Ferdinand Mang sagt, er habe „die CSU schon mit der Muttermilch aufgesogen“. Die Eltern seien „tiefschwarz“ gewesen, der Vater lange Jahre Vizebürgermeister im mittelfränkischen Allersberg und noch länger im Vorstand der örtlichen CSU. Mit 14 klebte Mang für die CSU Wahlplakate, mit 16 trat er in die Partei ein, dann folgte das komplette Programm von der Jungen Union bis zum stellvertretenden Ortsvorsitzenden. Jetzt sitzt Ferdinand Mang (42) im Landtag – für die AfD.

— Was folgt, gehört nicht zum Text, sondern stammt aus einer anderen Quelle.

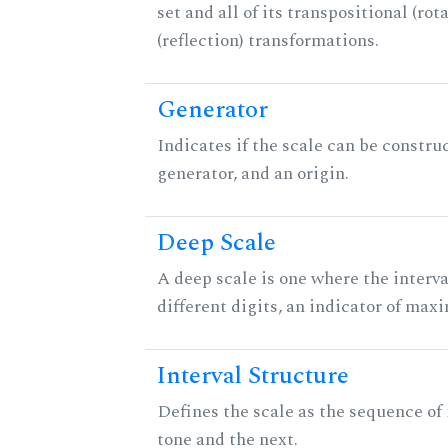
set and all of its transpositional (rot
(reflection) transformations.
Generator
Indicates if the scale can be constru
generator, and an origin.
Deep Scale
A deep scale is one where the interva
different digits, an indicator of ma
Interval Structure
Defines the scale as the sequence of
tone and the next.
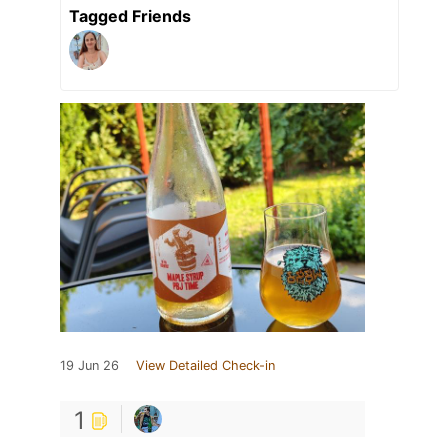
Tagged Friends
19 Jun 26
View Detailed Check-in
1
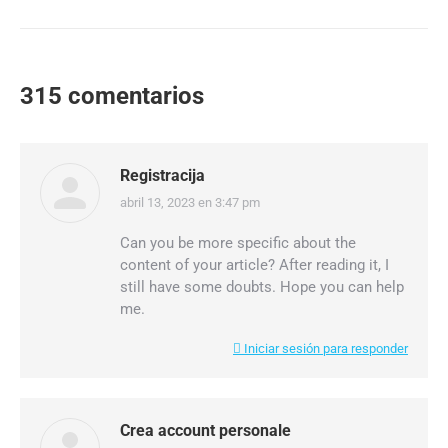
315 comentarios
Registracija
abril 13, 2023 en 3:47 pm
dice:
Can you be more specific about the
content of your article? After reading it, I
still have some doubts. Hope you can help
me.
Iniciar sesión para responder
Crea account personale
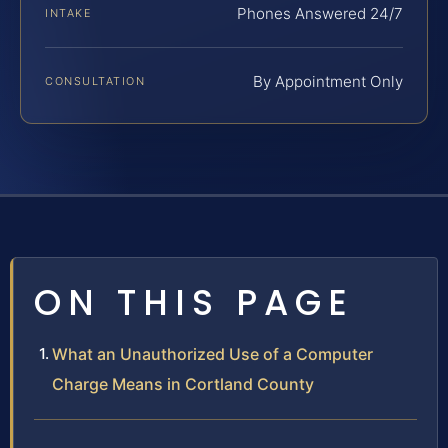
Phones Answered 24/7
INTAKE
By Appointment Only
CONSULTATION
ON THIS PAGE
What an Unauthorized Use of a Computer
Charge Means in Cortland County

Um den Entfremdungsprozess von der CSU zu beschreiben, hat sich Mang ein Bild zurechtgelegt: „wie ein Baum, der im Herbst die Blätter verliert“. Bleibt man im Bild, dann begann die Verfärbung mit der Euro-Krise und dem Wort Angela Merkels von der Alternativlosigkeit der milliardenschweren Währungsrettung. Es sei ein fortwährender Prozess der Enttäuschung mit der Union gewesen, der sich an den großen Krisen des letzten Jahrzehnts festmachen lasse, erklärt Mang. Geärgert hat ihn auch TTIP, das geplante Handelsabkommen der EU mit den USA, dessen Sinn er nie gesehen habe.
Mit der Flüchtlingskrise fielen bei Mang die ersten Blätter, den Rest fegte Horst Seehofer weg. Als Ministerpräsident und CSU-Chef habe Seehofer wortgewaltig gegen die Willkommenspolitik Merkels protestiert, gar mit einer Verfassungsklage gedroht, passiert sei am Ende nichts, rekapituliert Mang. „Irgendwann zieht man halt mal die Konsequenzen, bei mir war das 2017.“ Dass er sich 2015 noch zum CSU-Vize in Allersberg habe wählen lassen, sei für ihn der „letzte Versuch gewesen, innerhalb der Partei etwas an der Politik der CSU zu verändern“. Er habe viel mit Parteifreunden diskutiert, Amts- und Mandatsträger auch scharf kritisiert, bis er gemerkt habe: „Diese Partei hat sich von mir entfremdet, nicht ich mich von ihr. Ich bin der Alte geblieben.“
An dieser Stelle klaffen Selbsteinschätzung und Fremdwahrnehmung allerdings auseinander. Im Landtag vertritt Mang Positionen, die in der CSU nie mehrheitsfähig waren. Er wettert gegen deutsche Großkonzerne und deren unverhohlenen Lobbyismus, bezeichnet sich als „sozialen Patrioten“, Vokabeln wie „Meinungsdiktatur“ und „Asylindustrie“ gehen ihm locker von den Lippen. Als stellvertretender Parlamentarischer Geschäftsführer der AfD im Landtag gehört er dem Minderheitenvorstand um die völkisch geprägte Katrin Ebner-Steiner an, als Schriftführer und Justiziar im bayerischen AfD-Landesverband zählt Mang nicht zu den „Gemäßigten“.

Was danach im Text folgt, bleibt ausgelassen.